MATERIAL FOR THIS TASK START

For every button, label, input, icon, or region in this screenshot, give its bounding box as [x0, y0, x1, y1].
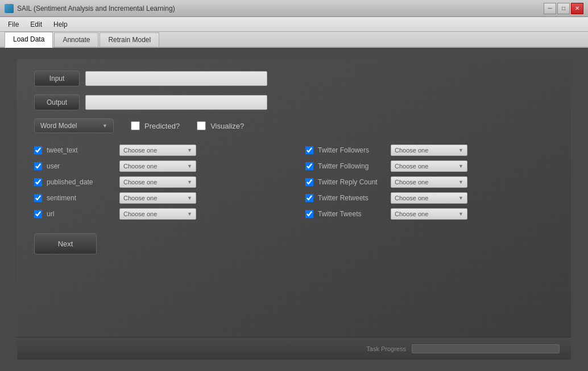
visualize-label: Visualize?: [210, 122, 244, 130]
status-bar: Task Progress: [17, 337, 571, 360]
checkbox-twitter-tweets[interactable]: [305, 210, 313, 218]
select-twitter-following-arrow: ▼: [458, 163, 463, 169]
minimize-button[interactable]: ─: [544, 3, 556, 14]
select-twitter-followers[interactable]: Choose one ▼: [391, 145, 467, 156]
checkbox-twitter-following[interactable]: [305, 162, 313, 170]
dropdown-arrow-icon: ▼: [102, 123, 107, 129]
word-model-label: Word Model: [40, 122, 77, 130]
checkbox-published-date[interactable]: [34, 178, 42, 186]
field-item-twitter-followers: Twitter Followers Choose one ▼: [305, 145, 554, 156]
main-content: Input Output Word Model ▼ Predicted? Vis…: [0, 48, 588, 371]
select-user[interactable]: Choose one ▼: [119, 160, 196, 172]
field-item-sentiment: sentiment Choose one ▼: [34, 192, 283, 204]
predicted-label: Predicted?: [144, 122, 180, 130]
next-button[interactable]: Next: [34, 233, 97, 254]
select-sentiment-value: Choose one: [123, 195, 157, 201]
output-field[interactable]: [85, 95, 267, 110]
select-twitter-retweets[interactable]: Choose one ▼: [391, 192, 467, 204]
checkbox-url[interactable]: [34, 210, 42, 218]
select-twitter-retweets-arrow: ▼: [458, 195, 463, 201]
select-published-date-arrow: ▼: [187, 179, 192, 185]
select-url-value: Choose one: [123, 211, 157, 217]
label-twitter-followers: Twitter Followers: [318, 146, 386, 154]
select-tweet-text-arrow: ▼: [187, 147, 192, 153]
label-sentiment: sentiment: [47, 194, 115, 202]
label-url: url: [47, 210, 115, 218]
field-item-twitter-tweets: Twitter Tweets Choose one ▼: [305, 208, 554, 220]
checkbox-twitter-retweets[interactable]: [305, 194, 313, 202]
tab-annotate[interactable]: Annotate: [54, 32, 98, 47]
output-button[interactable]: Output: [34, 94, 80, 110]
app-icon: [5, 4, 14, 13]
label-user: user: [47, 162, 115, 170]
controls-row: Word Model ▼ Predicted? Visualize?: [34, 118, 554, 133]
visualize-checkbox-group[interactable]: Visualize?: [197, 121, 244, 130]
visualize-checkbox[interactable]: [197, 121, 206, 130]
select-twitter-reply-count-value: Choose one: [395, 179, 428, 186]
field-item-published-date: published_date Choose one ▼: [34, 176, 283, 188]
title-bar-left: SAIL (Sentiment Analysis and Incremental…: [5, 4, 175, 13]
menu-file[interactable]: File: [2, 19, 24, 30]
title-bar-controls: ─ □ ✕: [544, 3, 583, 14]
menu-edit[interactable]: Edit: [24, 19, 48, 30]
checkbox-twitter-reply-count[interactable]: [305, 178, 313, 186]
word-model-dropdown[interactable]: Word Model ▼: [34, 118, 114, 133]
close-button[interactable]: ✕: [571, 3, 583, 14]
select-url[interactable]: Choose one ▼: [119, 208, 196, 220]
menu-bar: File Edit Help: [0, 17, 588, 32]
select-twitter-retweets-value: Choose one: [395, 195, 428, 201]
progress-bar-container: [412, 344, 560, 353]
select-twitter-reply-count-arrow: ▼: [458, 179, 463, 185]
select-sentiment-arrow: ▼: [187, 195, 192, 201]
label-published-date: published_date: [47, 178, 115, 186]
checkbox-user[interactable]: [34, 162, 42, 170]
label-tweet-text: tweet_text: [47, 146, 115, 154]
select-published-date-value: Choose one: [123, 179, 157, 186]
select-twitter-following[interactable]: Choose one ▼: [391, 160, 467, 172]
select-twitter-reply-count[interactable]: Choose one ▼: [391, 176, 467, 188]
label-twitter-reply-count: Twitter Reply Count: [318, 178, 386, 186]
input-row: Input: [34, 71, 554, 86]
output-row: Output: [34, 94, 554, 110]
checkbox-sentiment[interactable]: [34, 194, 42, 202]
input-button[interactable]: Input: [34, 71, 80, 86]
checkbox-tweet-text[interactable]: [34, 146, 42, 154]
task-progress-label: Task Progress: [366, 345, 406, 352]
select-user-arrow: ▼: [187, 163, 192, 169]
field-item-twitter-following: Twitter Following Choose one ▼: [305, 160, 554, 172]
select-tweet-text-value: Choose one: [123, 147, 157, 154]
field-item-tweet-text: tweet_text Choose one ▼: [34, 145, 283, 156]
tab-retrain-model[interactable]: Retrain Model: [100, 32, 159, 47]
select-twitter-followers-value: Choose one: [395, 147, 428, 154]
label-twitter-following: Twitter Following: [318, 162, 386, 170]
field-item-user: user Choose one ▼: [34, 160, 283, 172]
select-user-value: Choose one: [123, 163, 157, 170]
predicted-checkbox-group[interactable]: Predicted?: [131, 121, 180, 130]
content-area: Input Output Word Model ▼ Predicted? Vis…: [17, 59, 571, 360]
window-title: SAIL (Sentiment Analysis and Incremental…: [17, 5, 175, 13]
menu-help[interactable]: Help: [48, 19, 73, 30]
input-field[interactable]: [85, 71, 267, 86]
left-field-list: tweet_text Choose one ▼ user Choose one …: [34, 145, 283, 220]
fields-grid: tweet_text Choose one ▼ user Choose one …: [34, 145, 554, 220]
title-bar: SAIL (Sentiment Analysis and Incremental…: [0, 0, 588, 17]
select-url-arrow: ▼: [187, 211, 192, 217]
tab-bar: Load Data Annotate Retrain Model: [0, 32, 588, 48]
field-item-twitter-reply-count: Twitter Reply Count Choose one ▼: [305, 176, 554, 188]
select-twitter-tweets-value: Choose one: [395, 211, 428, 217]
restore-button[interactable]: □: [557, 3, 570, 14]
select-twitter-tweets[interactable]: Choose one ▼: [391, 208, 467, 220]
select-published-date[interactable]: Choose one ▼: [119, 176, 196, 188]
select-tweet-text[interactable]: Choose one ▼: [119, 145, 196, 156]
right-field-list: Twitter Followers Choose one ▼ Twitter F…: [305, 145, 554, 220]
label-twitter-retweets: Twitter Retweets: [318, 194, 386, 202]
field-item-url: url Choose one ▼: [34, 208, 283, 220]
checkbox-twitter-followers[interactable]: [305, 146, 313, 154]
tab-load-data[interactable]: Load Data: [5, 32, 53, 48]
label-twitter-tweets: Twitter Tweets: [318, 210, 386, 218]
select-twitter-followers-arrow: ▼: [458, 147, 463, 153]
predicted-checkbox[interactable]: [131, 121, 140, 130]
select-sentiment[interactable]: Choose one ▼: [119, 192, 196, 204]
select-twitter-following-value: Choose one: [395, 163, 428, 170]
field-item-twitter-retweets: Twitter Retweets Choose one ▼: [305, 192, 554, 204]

MATERIAL FOR THIS TASK END

- [WORK REQUIRED]
Would you return the data exactly as written, without the pictures?

- [WRITTEN SOLUTION]
For every button, label, input, icon, or region in this screenshot, give its bounding box as [x0, y0, x1, y1].
visualize-label: Visualize?: [210, 122, 244, 130]
status-bar: Task Progress: [17, 337, 571, 360]
checkbox-twitter-tweets[interactable]: [305, 210, 313, 218]
select-twitter-following-arrow: ▼: [458, 163, 463, 169]
minimize-button[interactable]: ─: [544, 3, 556, 14]
select-twitter-followers[interactable]: Choose one ▼: [391, 145, 467, 156]
checkbox-twitter-following[interactable]: [305, 162, 313, 170]
dropdown-arrow-icon: ▼: [102, 123, 107, 129]
word-model-label: Word Model: [40, 122, 77, 130]
checkbox-published-date[interactable]: [34, 178, 42, 186]
field-item-twitter-followers: Twitter Followers Choose one ▼: [305, 145, 554, 156]
main-content: Input Output Word Model ▼ Predicted? Vis…: [0, 48, 588, 371]
select-user[interactable]: Choose one ▼: [119, 160, 196, 172]
field-item-sentiment: sentiment Choose one ▼: [34, 192, 283, 204]
predicted-label: Predicted?: [144, 122, 180, 130]
next-button[interactable]: Next: [34, 233, 97, 254]
select-sentiment-value: Choose one: [123, 195, 157, 201]
output-field[interactable]: [85, 95, 267, 110]
select-twitter-retweets[interactable]: Choose one ▼: [391, 192, 467, 204]
checkbox-url[interactable]: [34, 210, 42, 218]
select-twitter-retweets-arrow: ▼: [458, 195, 463, 201]
select-published-date-arrow: ▼: [187, 179, 192, 185]
select-url-value: Choose one: [123, 211, 157, 217]
label-twitter-followers: Twitter Followers: [318, 146, 386, 154]
select-tweet-text-arrow: ▼: [187, 147, 192, 153]
label-sentiment: sentiment: [47, 194, 115, 202]
label-url: url: [47, 210, 115, 218]
field-item-twitter-tweets: Twitter Tweets Choose one ▼: [305, 208, 554, 220]
checkbox-twitter-retweets[interactable]: [305, 194, 313, 202]
tab-annotate[interactable]: Annotate: [54, 32, 98, 47]
output-button[interactable]: Output: [34, 94, 80, 110]
app-icon: [5, 4, 14, 13]
label-user: user: [47, 162, 115, 170]
controls-row: Word Model ▼ Predicted? Visualize?: [34, 118, 554, 133]
visualize-checkbox-group[interactable]: Visualize?: [197, 121, 244, 130]
visualize-checkbox[interactable]: [197, 121, 206, 130]
select-twitter-reply-count-value: Choose one: [395, 179, 428, 186]
field-item-published-date: published_date Choose one ▼: [34, 176, 283, 188]
title-bar-left: SAIL (Sentiment Analysis and Incremental…: [5, 4, 175, 13]
menu-file[interactable]: File: [2, 19, 24, 30]
title-bar-controls: ─ □ ✕: [544, 3, 583, 14]
menu-edit[interactable]: Edit: [24, 19, 48, 30]
checkbox-twitter-reply-count[interactable]: [305, 178, 313, 186]
word-model-dropdown[interactable]: Word Model ▼: [34, 118, 114, 133]
close-button[interactable]: ✕: [571, 3, 583, 14]
select-url[interactable]: Choose one ▼: [119, 208, 196, 220]
menu-bar: File Edit Help: [0, 17, 588, 32]
select-twitter-retweets-value: Choose one: [395, 195, 428, 201]
progress-bar-container: [412, 344, 560, 353]
select-twitter-reply-count-arrow: ▼: [458, 179, 463, 185]
select-sentiment-arrow: ▼: [187, 195, 192, 201]
label-published-date: published_date: [47, 178, 115, 186]
checkbox-user[interactable]: [34, 162, 42, 170]
label-tweet-text: tweet_text: [47, 146, 115, 154]
select-published-date-value: Choose one: [123, 179, 157, 186]
select-twitter-following[interactable]: Choose one ▼: [391, 160, 467, 172]
select-twitter-reply-count[interactable]: Choose one ▼: [391, 176, 467, 188]
label-twitter-reply-count: Twitter Reply Count: [318, 178, 386, 186]
input-row: Input: [34, 71, 554, 86]
output-row: Output: [34, 94, 554, 110]
checkbox-sentiment[interactable]: [34, 194, 42, 202]
input-button[interactable]: Input: [34, 71, 80, 86]
checkbox-tweet-text[interactable]: [34, 146, 42, 154]
task-progress-label: Task Progress: [366, 345, 406, 352]
select-user-arrow: ▼: [187, 163, 192, 169]
field-item-twitter-following: Twitter Following Choose one ▼: [305, 160, 554, 172]
select-tweet-text-value: Choose one: [123, 147, 157, 154]
field-item-tweet-text: tweet_text Choose one ▼: [34, 145, 283, 156]
tab-retrain-model[interactable]: Retrain Model: [100, 32, 159, 47]
select-twitter-followers-value: Choose one: [395, 147, 428, 154]
label-twitter-following: Twitter Following: [318, 162, 386, 170]
field-item-user: user Choose one ▼: [34, 160, 283, 172]
select-user-value: Choose one: [123, 163, 157, 170]
predicted-checkbox-group[interactable]: Predicted?: [131, 121, 180, 130]
content-area: Input Output Word Model ▼ Predicted? Vis…: [17, 59, 571, 360]
window-title: SAIL (Sentiment Analysis and Incremental…: [17, 5, 175, 13]
menu-help[interactable]: Help: [48, 19, 73, 30]
input-field[interactable]: [85, 71, 267, 86]
left-field-list: tweet_text Choose one ▼ user Choose one …: [34, 145, 283, 220]
fields-grid: tweet_text Choose one ▼ user Choose one …: [34, 145, 554, 220]
title-bar: SAIL (Sentiment Analysis and Incremental…: [0, 0, 588, 17]
select-url-arrow: ▼: [187, 211, 192, 217]
tab-bar: Load Data Annotate Retrain Model: [0, 32, 588, 48]
field-item-twitter-reply-count: Twitter Reply Count Choose one ▼: [305, 176, 554, 188]
select-twitter-tweets-value: Choose one: [395, 211, 428, 217]
restore-button[interactable]: □: [557, 3, 570, 14]
select-twitter-tweets[interactable]: Choose one ▼: [391, 208, 467, 220]
select-published-date[interactable]: Choose one ▼: [119, 176, 196, 188]
select-tweet-text[interactable]: Choose one ▼: [119, 145, 196, 156]
right-field-list: Twitter Followers Choose one ▼ Twitter F…: [305, 145, 554, 220]
label-twitter-retweets: Twitter Retweets: [318, 194, 386, 202]
field-item-url: url Choose one ▼: [34, 208, 283, 220]
checkbox-twitter-followers[interactable]: [305, 146, 313, 154]
tab-load-data[interactable]: Load Data: [5, 32, 53, 48]
label-twitter-tweets: Twitter Tweets: [318, 210, 386, 218]
select-twitter-followers-arrow: ▼: [458, 147, 463, 153]
predicted-checkbox[interactable]: [131, 121, 140, 130]
select-sentiment[interactable]: Choose one ▼: [119, 192, 196, 204]
select-twitter-following-value: Choose one: [395, 163, 428, 170]
field-item-twitter-retweets: Twitter Retweets Choose one ▼: [305, 192, 554, 204]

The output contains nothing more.